そして船は桟橋を離れ、島へ向かって走り出した。
「フク・・よかったの・・」
俺はフクの横で呟いた。
「う・・うん・・ううう・・」
「泣かんでええけに。よかった・・よかったの・・」
「フク・・俺はお前を見直したぞ・・」
ソラがそう言った。
「そがな・・」
「お前はやっぱり、強い猫じゃ。タロウの息子じゃ」
「ううう・・」
「よう頑張った。頑張ったの・・」
そして俺は、山で起こったことをソラに全部話した。
「そがなことがあったんじゃの・・」
「そうなんじゃ」
「それにしても・・お前が山神の生まれ変わりとはの・・」
「それもほんまかどうか、わかりゃせん。
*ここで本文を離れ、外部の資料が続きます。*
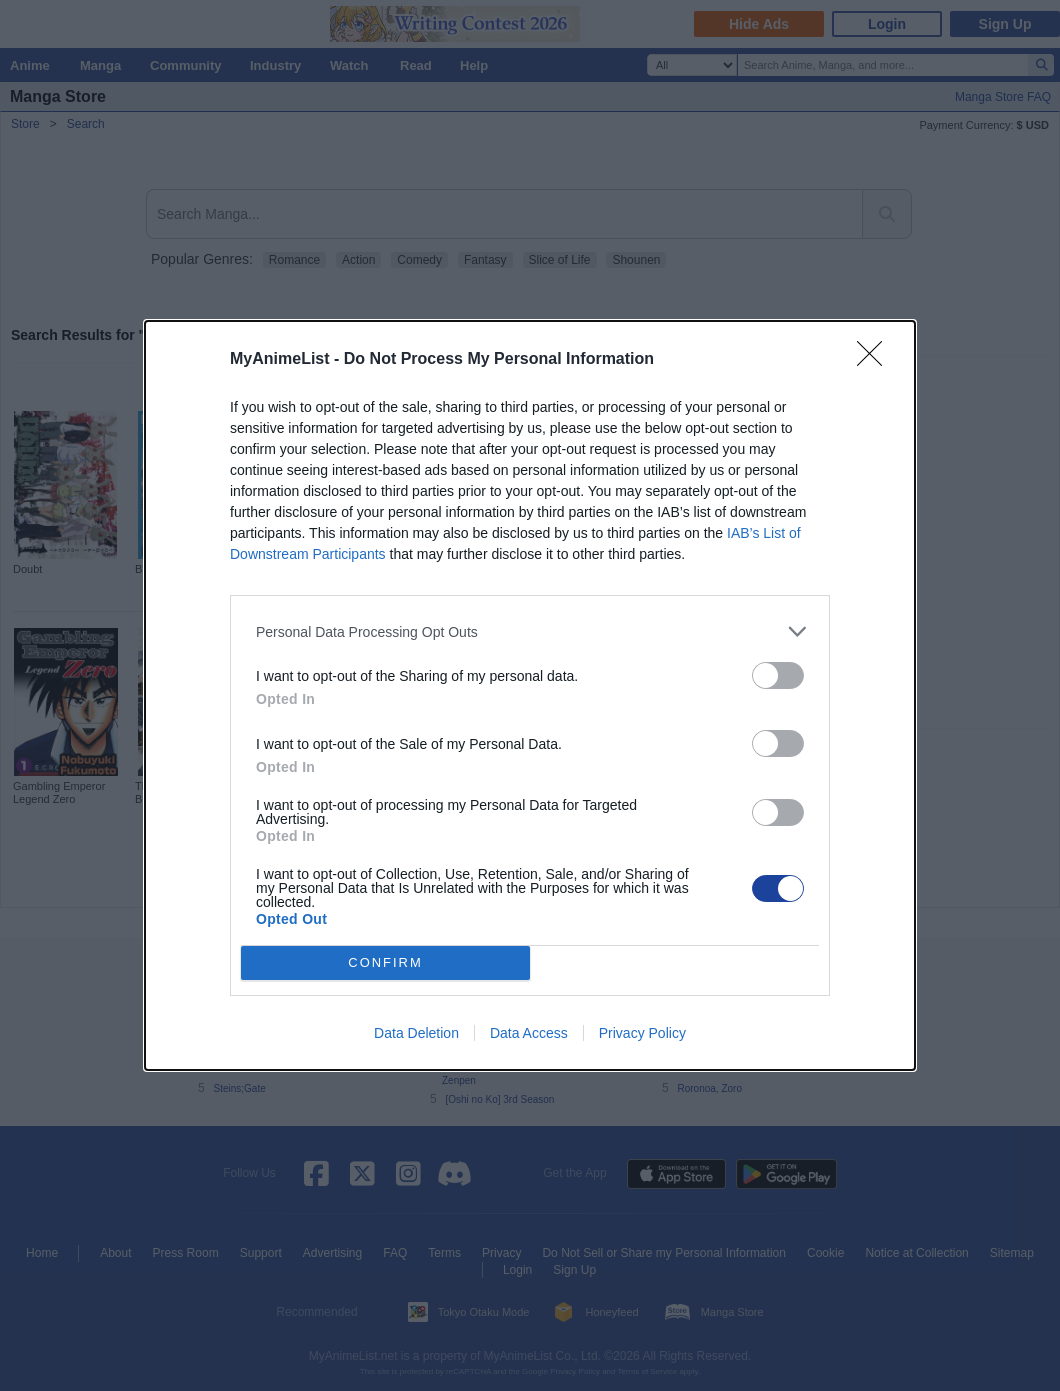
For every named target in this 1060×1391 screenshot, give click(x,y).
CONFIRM (385, 963)
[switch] (778, 675)
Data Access (529, 1033)
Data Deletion (416, 1033)
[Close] (876, 360)
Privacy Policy (642, 1033)
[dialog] (530, 695)
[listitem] (530, 631)
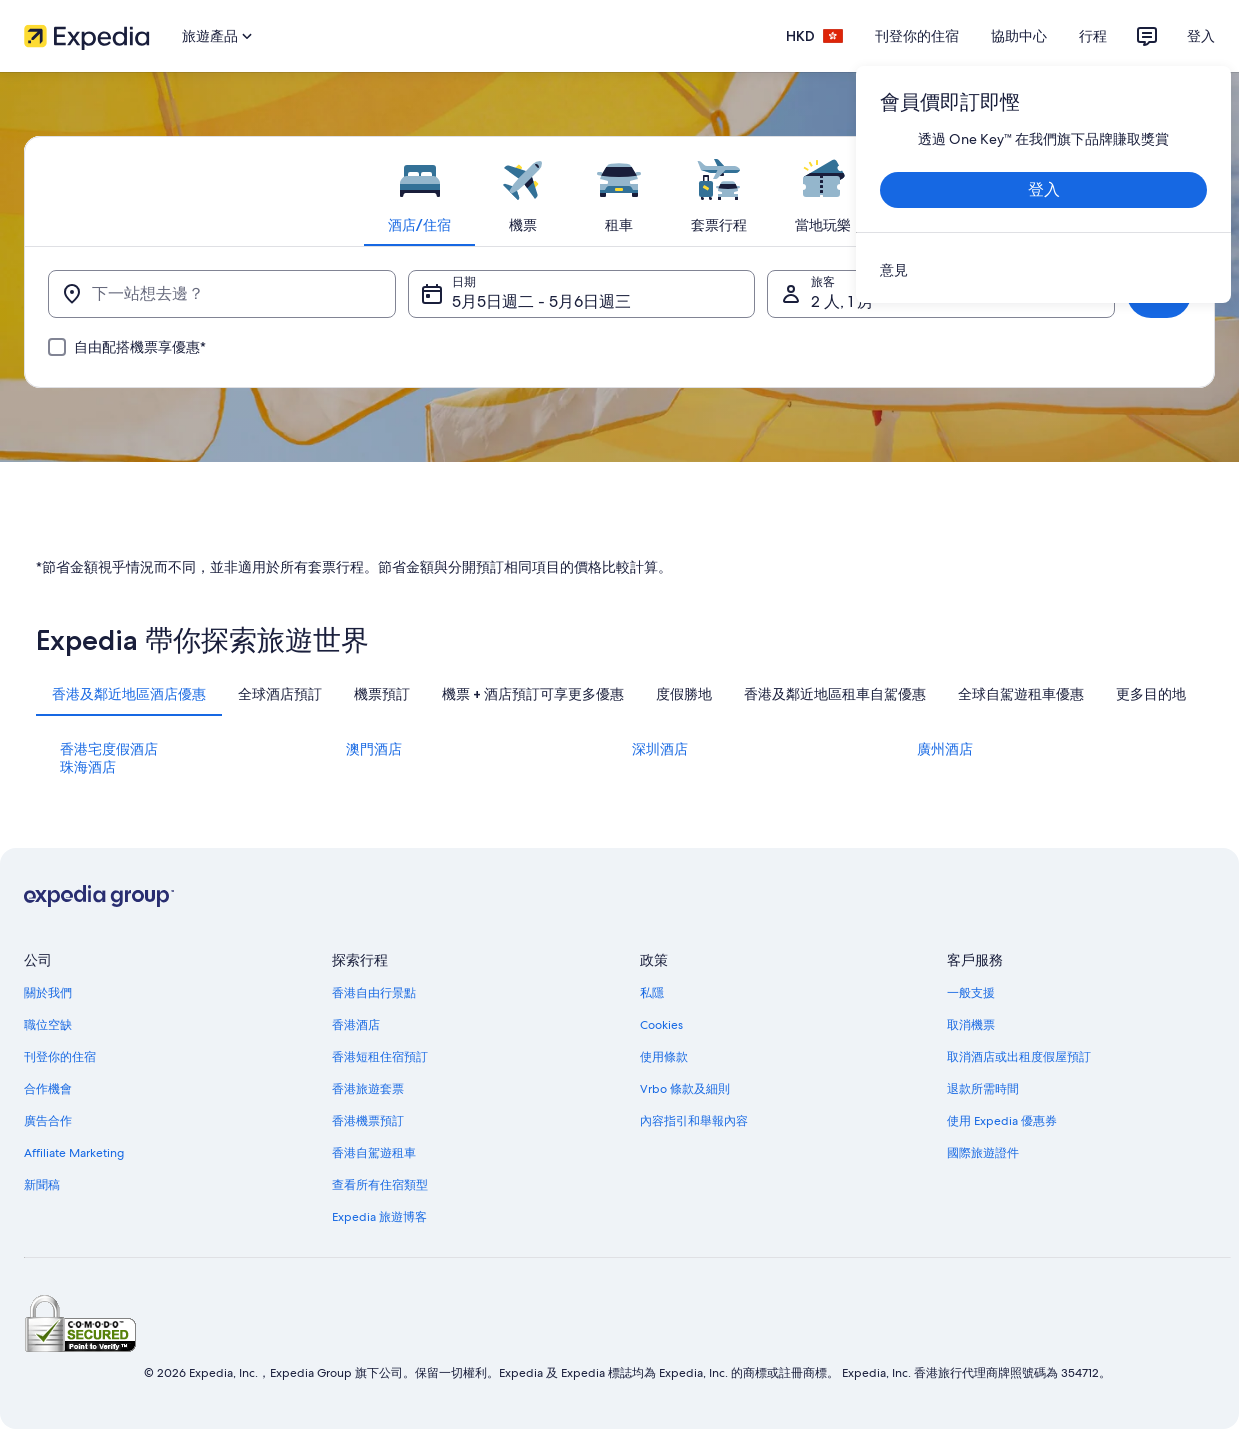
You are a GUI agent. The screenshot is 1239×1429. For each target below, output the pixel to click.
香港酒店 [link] (356, 1025)
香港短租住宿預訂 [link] (380, 1057)
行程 (1093, 36)
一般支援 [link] (971, 993)
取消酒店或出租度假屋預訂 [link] (1019, 1057)
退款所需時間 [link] (983, 1089)
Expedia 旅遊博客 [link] (379, 1217)
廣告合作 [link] (48, 1121)
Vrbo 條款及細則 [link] (685, 1089)
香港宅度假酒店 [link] (109, 749)
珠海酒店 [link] (88, 767)
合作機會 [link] (48, 1089)
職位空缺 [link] (48, 1025)
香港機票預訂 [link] (368, 1121)
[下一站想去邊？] (222, 294)
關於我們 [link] (48, 993)
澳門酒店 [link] (374, 749)
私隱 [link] (652, 993)
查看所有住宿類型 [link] (380, 1185)
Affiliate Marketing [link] (74, 1153)
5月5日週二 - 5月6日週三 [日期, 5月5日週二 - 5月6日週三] (541, 301)
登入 (1201, 36)
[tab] (419, 191)
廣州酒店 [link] (945, 749)
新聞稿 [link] (42, 1185)
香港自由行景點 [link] (374, 993)
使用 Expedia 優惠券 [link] (1002, 1121)
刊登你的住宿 (917, 36)
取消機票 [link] (971, 1025)
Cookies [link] (661, 1025)
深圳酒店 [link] (660, 749)
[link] (1043, 270)
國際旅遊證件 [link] (983, 1153)
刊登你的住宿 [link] (60, 1057)
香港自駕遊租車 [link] (374, 1153)
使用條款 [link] (664, 1057)
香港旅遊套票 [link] (368, 1089)
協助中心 (1019, 36)
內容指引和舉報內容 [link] (694, 1121)
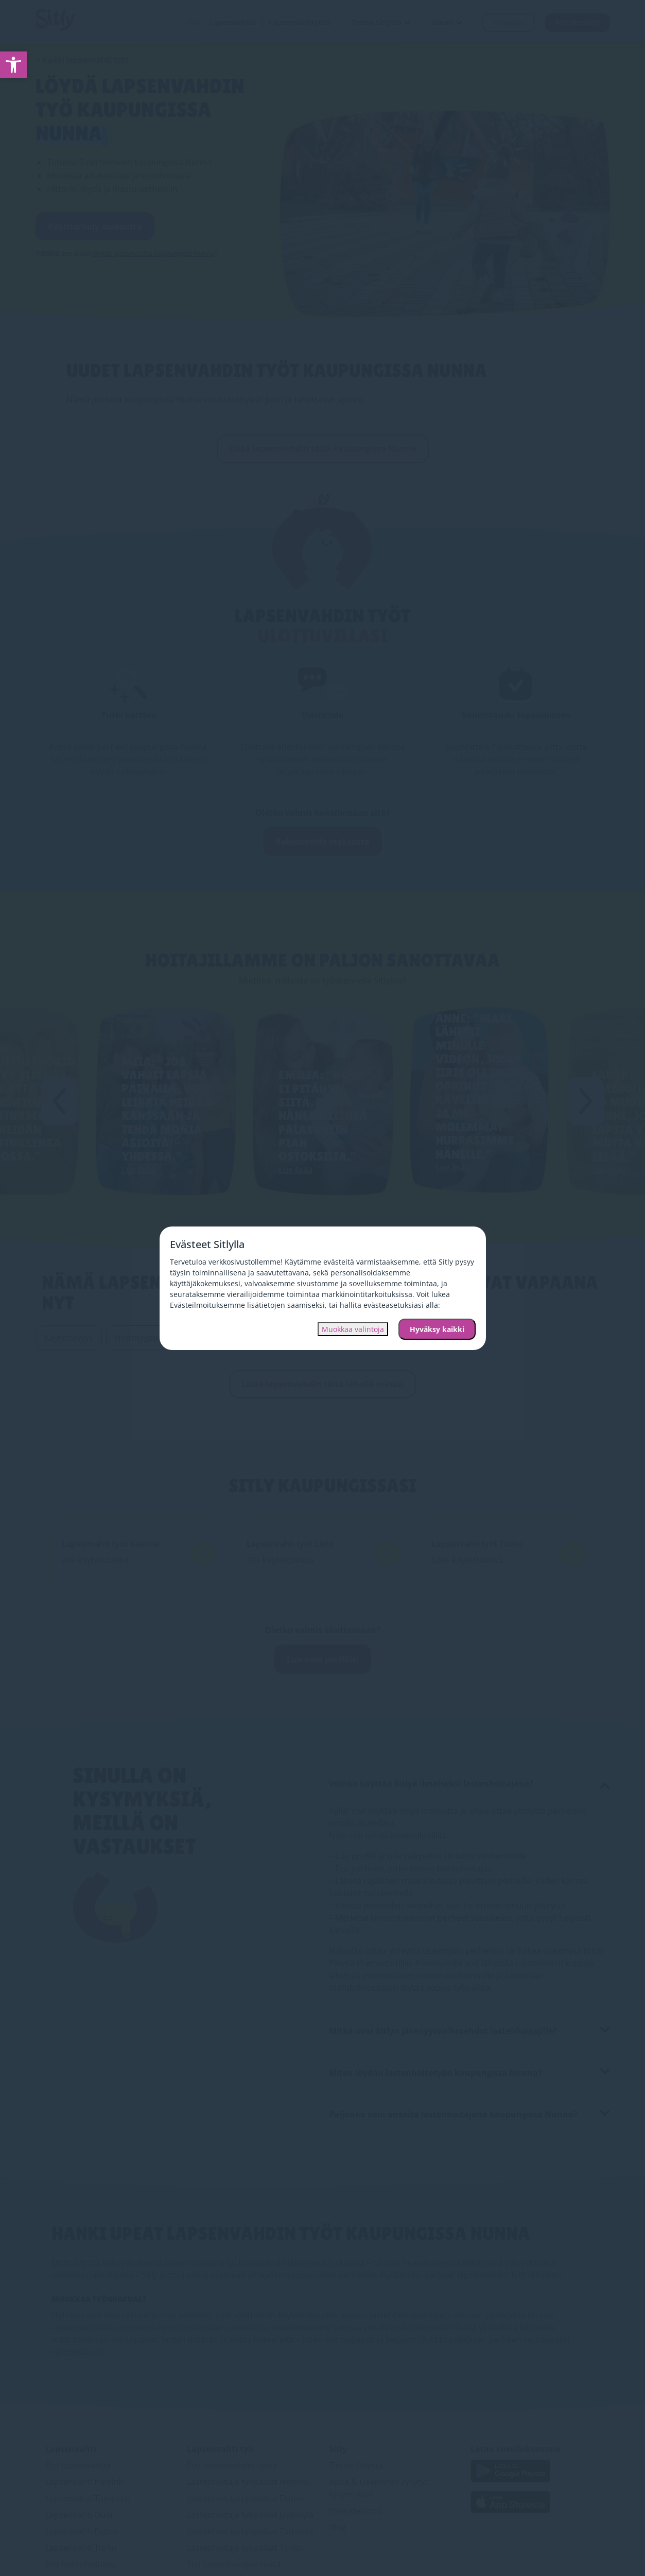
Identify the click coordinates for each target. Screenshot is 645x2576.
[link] (13, 64)
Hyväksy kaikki (437, 1329)
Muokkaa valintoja (353, 1329)
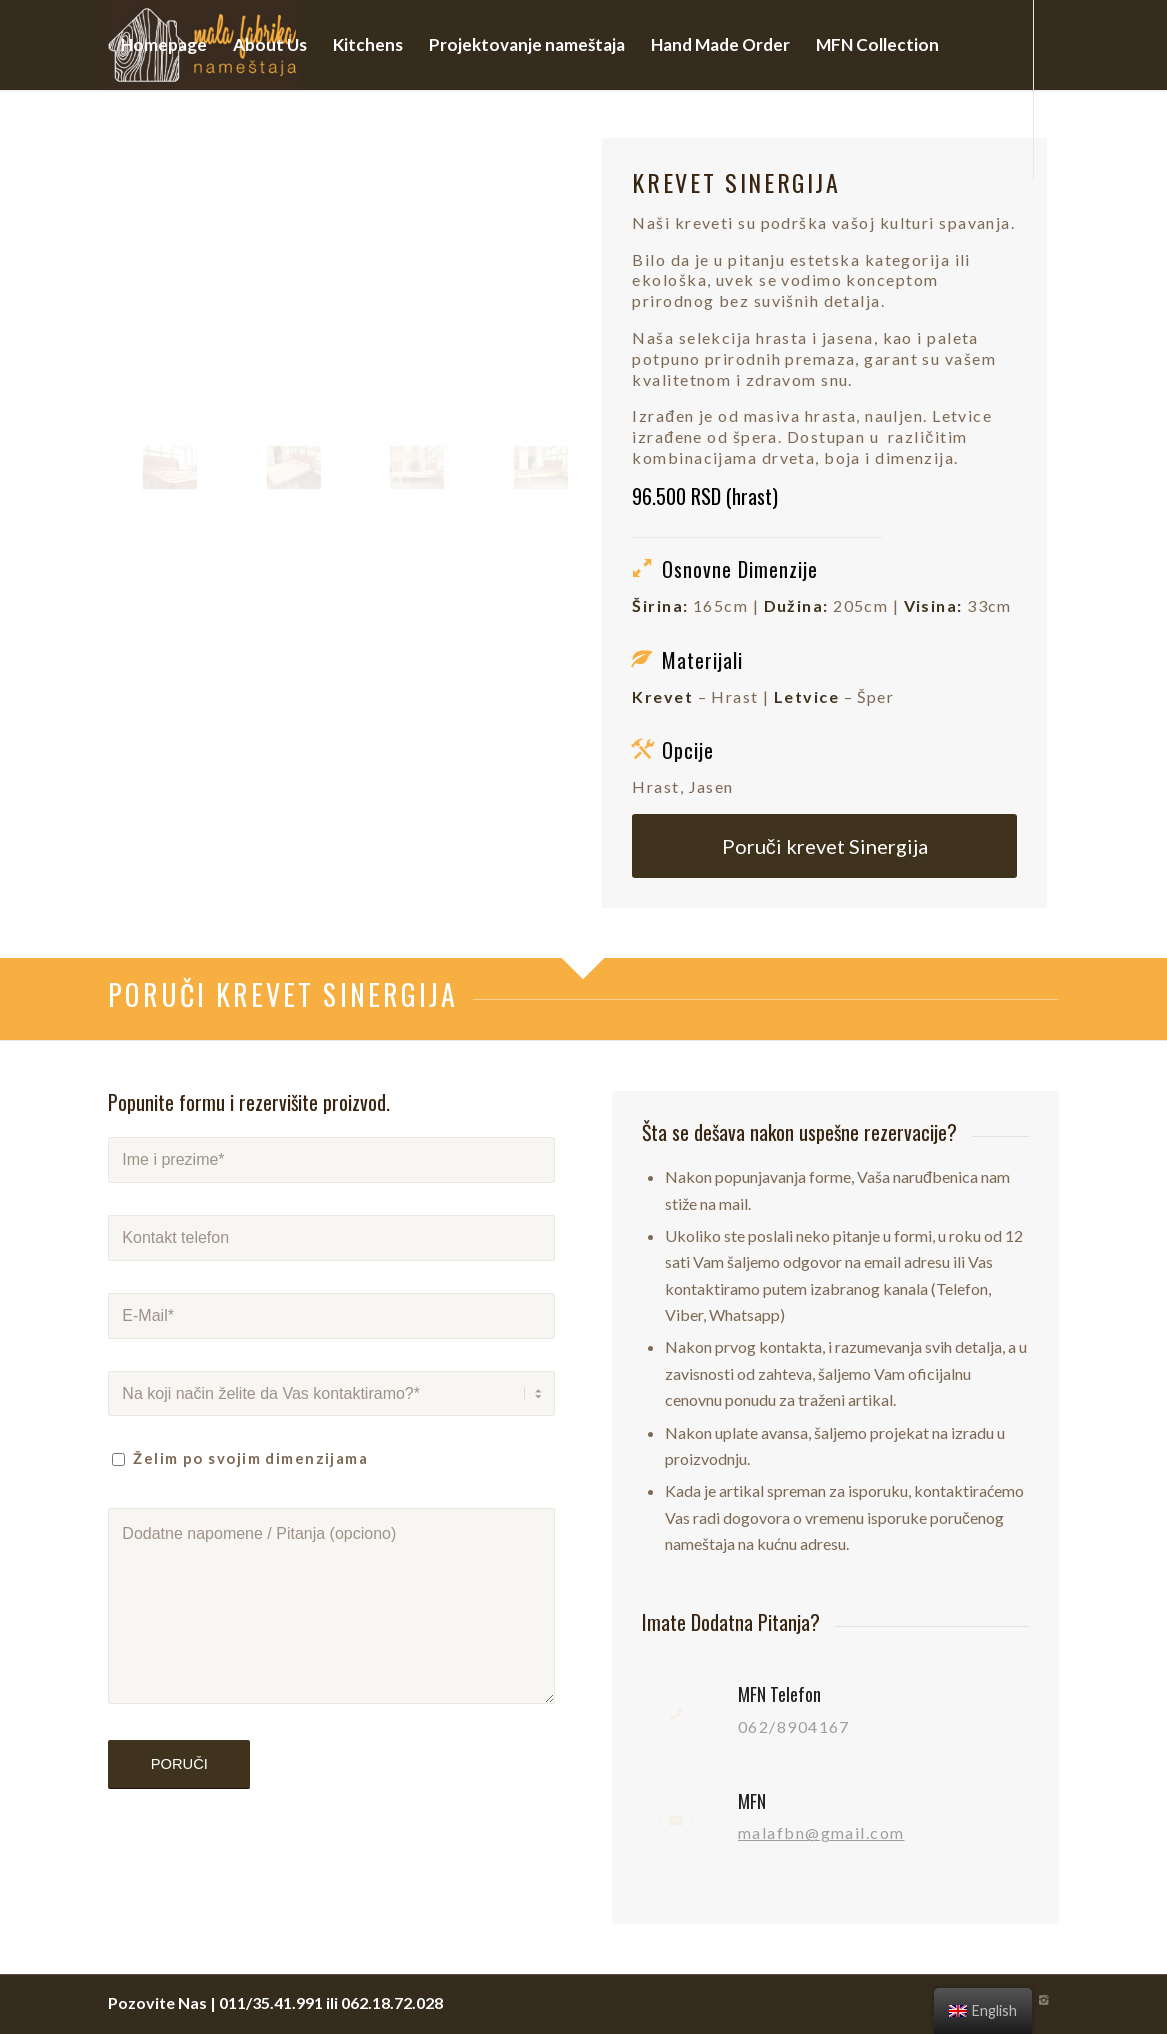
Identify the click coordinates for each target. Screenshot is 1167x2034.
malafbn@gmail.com (821, 1832)
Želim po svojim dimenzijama (250, 1458)
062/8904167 (794, 1726)
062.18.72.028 (392, 2002)
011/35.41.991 (271, 2002)
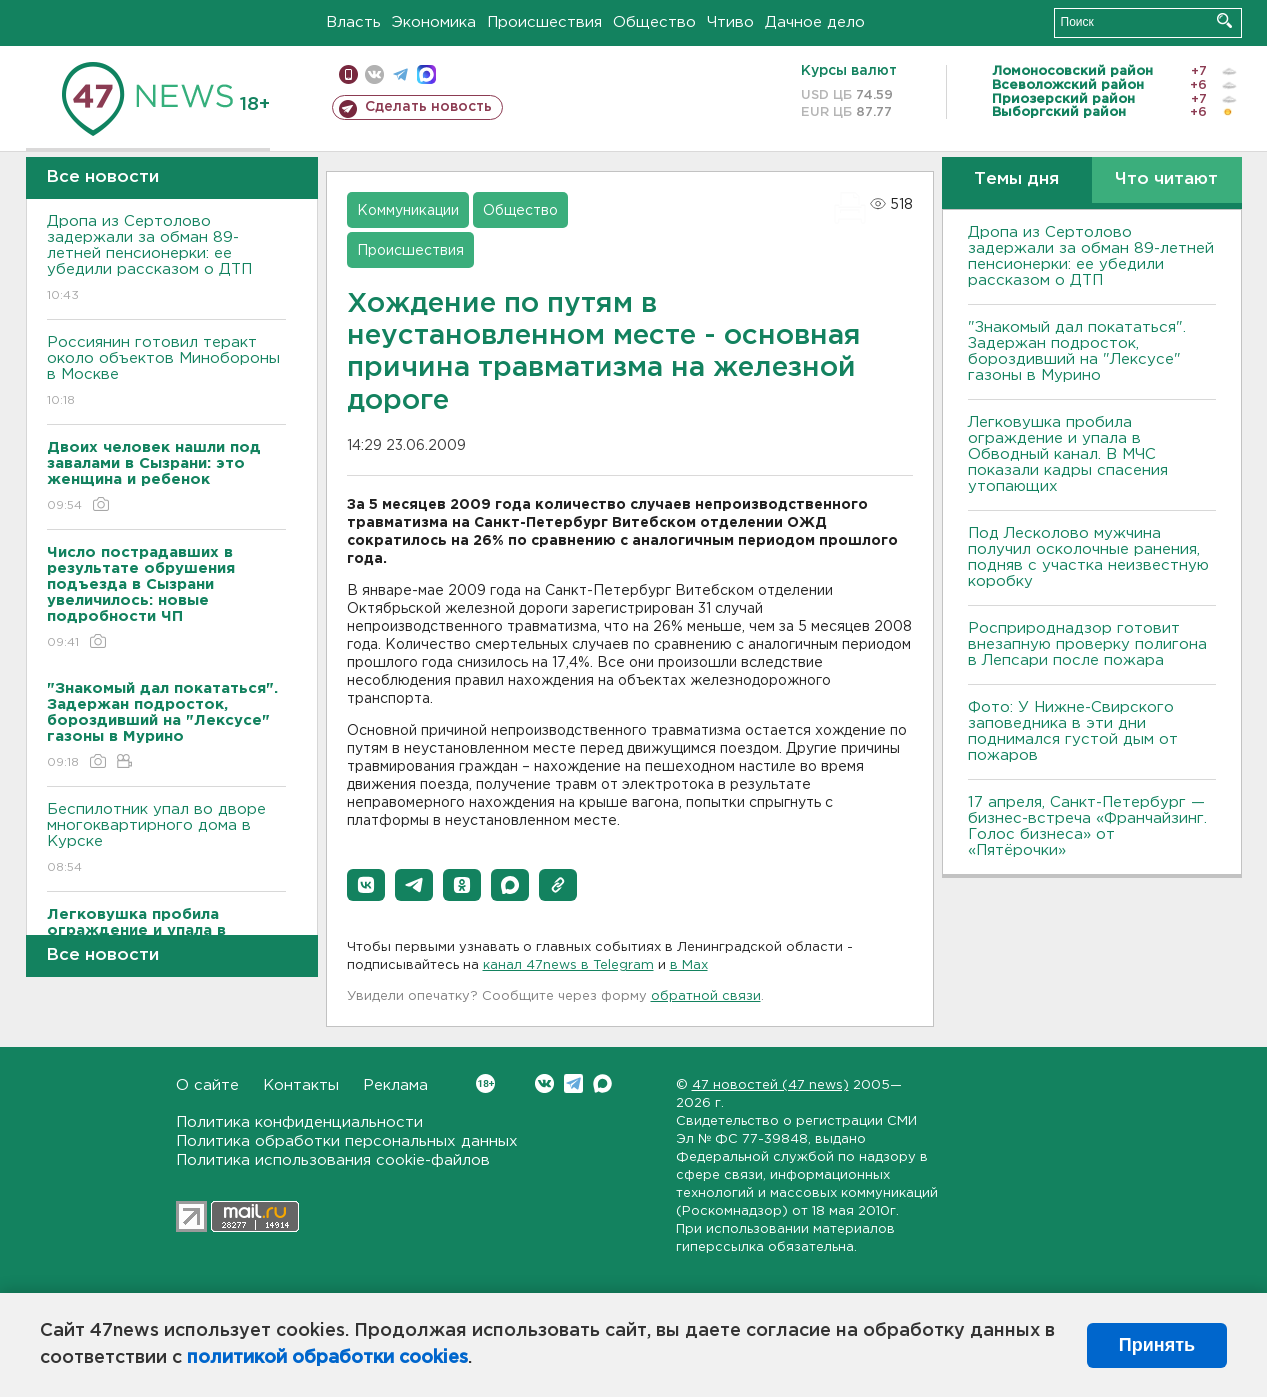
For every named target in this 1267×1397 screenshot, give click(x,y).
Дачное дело (815, 22)
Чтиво (730, 22)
たまたまじゃったんじゃろ」
「でも、血は繋がっとんよの」
「そうらしいの」
「それが幸いしたのう・・」
「それもそうじゃが、やっぱりフクが済まなんだ、言うたことが、山神には通じたんじゃと思う」
「山神は百年も、あの山で苦しんどったんじゃのう・・」
「うん・・」
「それを想うと・・なんとも複雑な気持ちになるのう・・」
「ソラ・・」
俺はその言葉が、フクを傷つけるんじゃないかと心配した。
「なんなら」
「もうこの話は、ええけに」
「あ・・ああ・・」
フクはずっと、町の方向を見ていた。
もう海しか見えてないのに、ずっと見ていた。
いや・・違うぞ・・
フクは山の方向を見ていた。
「フク・・」
俺はいたたまれず、声をかけた。
「え・・なんなら」
フクは振り向いてそう言った。
「お前の故郷は、あの山になるんじゃろが、お前が生まれ育ったんは島じゃけぇの」
「うん・・わかっとる」
「俺も同じじゃけぇの」
「え・・」
「山神は俺の先祖であの山に住んどった。じゃけど、俺が生まれ育ったんは島じゃ。だからお前と同じじゃ」
「・・・」
「こがな偶然が、あるんよのう」
「そうじゃな・・」
「かつては敵同士だったんじゃけぇの。そう考えると、俺たちは仲良うせんといけんの」
「コテツとだけじゃねぇけに。俺は島の猫みんなと仲良うするけに」
「ほうじゃ。俺も同じじゃけに」
「コテツ、フク。島まではまだ時間がかかるけぇの。ちったあ寝んかの」
ソラにそう言われ、俺とフクは顔を見合わせて笑った。
「ほうじゃの、フク、寝るか」
「うん、寝るかの」
そして俺たちは、船尾の床に寝そべって目を閉じた。